WHAT IS REQUIRED
Report each line of the data that includes the word "modelo".

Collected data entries
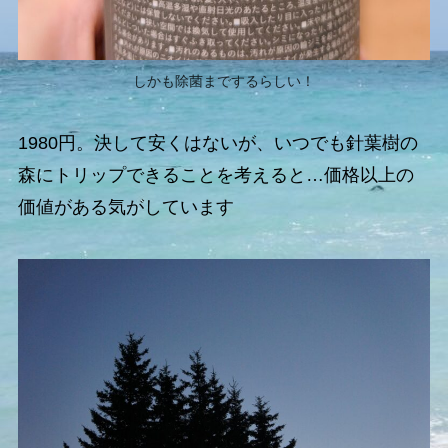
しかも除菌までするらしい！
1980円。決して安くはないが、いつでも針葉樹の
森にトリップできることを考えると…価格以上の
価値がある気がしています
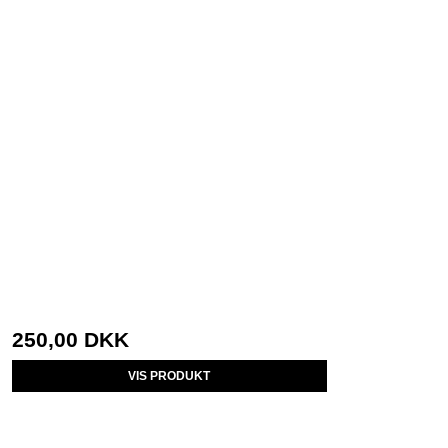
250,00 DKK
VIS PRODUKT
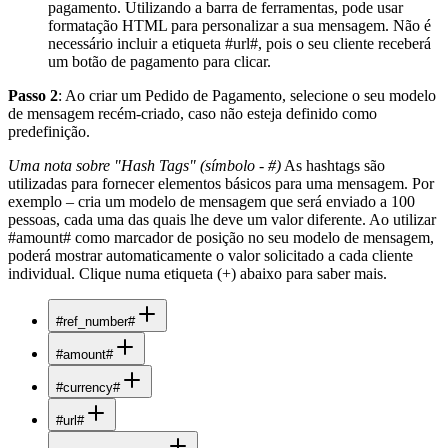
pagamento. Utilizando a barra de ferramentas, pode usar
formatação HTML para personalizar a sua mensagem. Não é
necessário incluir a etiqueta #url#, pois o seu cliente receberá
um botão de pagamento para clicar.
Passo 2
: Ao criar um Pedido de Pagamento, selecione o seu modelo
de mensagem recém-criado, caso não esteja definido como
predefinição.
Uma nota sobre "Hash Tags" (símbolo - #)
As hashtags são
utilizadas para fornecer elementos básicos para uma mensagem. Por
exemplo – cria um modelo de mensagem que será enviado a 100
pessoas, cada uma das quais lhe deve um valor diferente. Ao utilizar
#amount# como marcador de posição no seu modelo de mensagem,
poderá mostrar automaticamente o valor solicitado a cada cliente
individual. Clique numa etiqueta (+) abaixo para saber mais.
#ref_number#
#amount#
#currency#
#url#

==

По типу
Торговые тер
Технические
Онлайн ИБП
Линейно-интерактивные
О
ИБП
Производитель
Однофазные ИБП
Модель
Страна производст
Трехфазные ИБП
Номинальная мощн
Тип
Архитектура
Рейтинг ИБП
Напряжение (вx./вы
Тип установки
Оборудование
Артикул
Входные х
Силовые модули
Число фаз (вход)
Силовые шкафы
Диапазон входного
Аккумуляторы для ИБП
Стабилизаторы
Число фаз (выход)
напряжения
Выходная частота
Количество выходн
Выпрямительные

YOUR SOLUTION
: Ao criar um Pedido de Pagamento, selecione o seu modelo
exemplo – cria um modelo de mensagem que será enviado a 100
#amount# como marcador de posição no seu modelo de mensagem,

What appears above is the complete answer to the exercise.